- _ACTION ITEM_: Return only the number of lines in the entries below that hold the word "Cookiebot".

-.-.-

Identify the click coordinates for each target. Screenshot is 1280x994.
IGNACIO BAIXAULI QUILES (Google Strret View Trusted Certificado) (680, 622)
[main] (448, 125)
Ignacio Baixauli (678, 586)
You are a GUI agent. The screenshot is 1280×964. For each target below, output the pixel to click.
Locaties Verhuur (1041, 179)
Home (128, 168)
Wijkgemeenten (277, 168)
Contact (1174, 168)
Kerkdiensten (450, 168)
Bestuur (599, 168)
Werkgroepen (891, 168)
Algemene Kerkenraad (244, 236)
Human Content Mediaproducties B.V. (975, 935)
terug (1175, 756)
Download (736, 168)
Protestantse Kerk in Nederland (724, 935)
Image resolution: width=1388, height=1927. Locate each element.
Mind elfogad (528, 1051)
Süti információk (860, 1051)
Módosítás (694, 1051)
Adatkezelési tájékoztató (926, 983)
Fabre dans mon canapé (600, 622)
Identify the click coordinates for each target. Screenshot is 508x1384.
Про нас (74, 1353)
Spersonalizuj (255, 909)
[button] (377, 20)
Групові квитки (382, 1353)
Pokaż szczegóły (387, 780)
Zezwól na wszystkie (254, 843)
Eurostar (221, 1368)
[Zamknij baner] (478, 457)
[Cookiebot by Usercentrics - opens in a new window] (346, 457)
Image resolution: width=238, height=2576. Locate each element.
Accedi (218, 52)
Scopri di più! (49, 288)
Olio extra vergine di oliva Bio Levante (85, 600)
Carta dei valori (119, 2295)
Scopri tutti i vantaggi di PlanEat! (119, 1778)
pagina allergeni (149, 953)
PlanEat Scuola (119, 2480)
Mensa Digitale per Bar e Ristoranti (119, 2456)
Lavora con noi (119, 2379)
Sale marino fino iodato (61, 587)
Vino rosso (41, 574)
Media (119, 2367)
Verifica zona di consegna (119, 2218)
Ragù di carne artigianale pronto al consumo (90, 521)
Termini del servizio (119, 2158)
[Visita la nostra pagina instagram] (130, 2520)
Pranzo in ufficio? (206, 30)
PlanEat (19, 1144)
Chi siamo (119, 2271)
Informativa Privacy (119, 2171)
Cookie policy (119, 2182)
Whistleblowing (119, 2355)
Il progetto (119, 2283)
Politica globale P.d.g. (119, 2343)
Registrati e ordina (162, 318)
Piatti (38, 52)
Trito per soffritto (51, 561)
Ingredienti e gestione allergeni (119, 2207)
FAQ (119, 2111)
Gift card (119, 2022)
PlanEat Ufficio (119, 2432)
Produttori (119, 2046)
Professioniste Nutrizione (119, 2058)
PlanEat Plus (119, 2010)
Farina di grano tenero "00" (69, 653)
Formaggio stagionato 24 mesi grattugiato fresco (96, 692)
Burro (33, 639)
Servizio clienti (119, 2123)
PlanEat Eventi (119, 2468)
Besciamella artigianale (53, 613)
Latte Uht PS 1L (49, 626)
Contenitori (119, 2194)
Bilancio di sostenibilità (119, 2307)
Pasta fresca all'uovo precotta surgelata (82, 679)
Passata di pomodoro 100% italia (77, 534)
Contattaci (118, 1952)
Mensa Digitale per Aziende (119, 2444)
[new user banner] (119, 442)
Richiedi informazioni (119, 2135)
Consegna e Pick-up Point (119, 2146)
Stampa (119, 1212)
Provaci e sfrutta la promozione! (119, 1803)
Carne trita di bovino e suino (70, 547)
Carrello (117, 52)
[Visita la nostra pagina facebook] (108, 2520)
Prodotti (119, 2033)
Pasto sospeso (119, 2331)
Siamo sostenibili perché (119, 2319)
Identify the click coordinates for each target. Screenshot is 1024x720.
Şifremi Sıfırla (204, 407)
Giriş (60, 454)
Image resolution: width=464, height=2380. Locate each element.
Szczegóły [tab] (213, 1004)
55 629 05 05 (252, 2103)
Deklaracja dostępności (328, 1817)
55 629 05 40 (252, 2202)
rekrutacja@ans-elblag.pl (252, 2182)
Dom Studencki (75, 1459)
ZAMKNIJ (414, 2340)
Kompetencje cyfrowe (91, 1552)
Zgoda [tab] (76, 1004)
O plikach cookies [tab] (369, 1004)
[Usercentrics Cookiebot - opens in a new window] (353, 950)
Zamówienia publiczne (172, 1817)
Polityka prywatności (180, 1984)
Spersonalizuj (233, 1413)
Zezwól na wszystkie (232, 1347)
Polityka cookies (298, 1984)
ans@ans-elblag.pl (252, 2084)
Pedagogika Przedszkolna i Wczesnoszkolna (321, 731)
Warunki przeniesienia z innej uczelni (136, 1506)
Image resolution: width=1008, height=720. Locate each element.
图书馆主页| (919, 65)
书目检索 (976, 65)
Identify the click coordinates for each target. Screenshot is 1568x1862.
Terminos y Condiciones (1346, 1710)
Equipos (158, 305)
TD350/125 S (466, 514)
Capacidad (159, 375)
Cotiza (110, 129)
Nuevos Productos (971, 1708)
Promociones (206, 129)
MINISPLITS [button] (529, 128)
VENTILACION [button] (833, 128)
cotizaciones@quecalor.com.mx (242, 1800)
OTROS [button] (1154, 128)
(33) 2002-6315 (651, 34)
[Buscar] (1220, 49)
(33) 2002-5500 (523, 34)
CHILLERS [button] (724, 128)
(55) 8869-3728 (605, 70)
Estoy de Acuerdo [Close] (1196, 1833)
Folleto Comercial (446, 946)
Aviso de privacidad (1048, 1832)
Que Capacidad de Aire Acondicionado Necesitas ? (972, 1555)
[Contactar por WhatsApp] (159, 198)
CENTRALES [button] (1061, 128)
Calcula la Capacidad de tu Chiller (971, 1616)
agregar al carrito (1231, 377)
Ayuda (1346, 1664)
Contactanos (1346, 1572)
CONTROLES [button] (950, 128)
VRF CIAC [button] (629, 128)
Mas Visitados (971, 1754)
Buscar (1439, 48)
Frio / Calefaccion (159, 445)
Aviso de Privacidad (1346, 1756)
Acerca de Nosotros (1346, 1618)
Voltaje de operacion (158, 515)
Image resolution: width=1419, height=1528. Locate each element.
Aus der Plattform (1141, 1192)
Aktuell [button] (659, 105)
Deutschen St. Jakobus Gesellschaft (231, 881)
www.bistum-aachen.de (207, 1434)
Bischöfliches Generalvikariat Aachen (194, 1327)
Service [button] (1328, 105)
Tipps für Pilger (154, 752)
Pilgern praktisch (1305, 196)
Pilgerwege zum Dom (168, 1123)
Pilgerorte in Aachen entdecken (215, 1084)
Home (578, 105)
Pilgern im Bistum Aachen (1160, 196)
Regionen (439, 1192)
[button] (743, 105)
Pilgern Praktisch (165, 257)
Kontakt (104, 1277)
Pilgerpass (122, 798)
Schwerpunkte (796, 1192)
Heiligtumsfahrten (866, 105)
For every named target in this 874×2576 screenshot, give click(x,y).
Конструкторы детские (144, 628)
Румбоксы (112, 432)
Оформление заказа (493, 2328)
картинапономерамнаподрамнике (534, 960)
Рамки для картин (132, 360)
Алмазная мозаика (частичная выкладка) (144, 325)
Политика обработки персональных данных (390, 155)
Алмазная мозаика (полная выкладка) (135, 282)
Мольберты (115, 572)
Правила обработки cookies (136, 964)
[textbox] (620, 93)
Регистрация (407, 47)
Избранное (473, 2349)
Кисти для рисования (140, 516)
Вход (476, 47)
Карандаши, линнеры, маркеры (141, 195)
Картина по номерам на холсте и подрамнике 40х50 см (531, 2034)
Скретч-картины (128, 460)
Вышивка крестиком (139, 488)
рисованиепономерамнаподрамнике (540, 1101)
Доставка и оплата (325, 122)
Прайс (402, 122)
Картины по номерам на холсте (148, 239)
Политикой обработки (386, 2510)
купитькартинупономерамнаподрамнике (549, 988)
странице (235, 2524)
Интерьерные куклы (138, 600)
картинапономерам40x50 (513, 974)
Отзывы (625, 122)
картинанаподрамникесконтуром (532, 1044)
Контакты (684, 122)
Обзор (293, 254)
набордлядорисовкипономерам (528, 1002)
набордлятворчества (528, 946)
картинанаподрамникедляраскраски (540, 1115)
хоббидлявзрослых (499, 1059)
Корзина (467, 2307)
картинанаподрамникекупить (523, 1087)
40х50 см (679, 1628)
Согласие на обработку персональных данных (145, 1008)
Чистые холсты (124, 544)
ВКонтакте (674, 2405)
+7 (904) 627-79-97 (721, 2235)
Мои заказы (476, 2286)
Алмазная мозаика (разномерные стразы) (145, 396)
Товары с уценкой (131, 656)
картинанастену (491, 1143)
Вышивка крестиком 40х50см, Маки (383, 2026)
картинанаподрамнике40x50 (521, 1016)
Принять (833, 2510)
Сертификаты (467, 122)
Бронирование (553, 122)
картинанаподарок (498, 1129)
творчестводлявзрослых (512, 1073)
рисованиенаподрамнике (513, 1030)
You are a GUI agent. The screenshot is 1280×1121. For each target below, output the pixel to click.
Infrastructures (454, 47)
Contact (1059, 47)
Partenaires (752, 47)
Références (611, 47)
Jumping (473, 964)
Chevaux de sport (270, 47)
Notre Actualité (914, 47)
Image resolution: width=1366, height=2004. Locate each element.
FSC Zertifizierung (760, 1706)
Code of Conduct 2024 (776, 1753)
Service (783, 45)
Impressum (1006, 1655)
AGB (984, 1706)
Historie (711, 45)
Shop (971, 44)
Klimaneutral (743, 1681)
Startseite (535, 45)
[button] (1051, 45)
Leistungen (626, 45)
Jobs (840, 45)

-.-.-

- _SOLUTION_: 2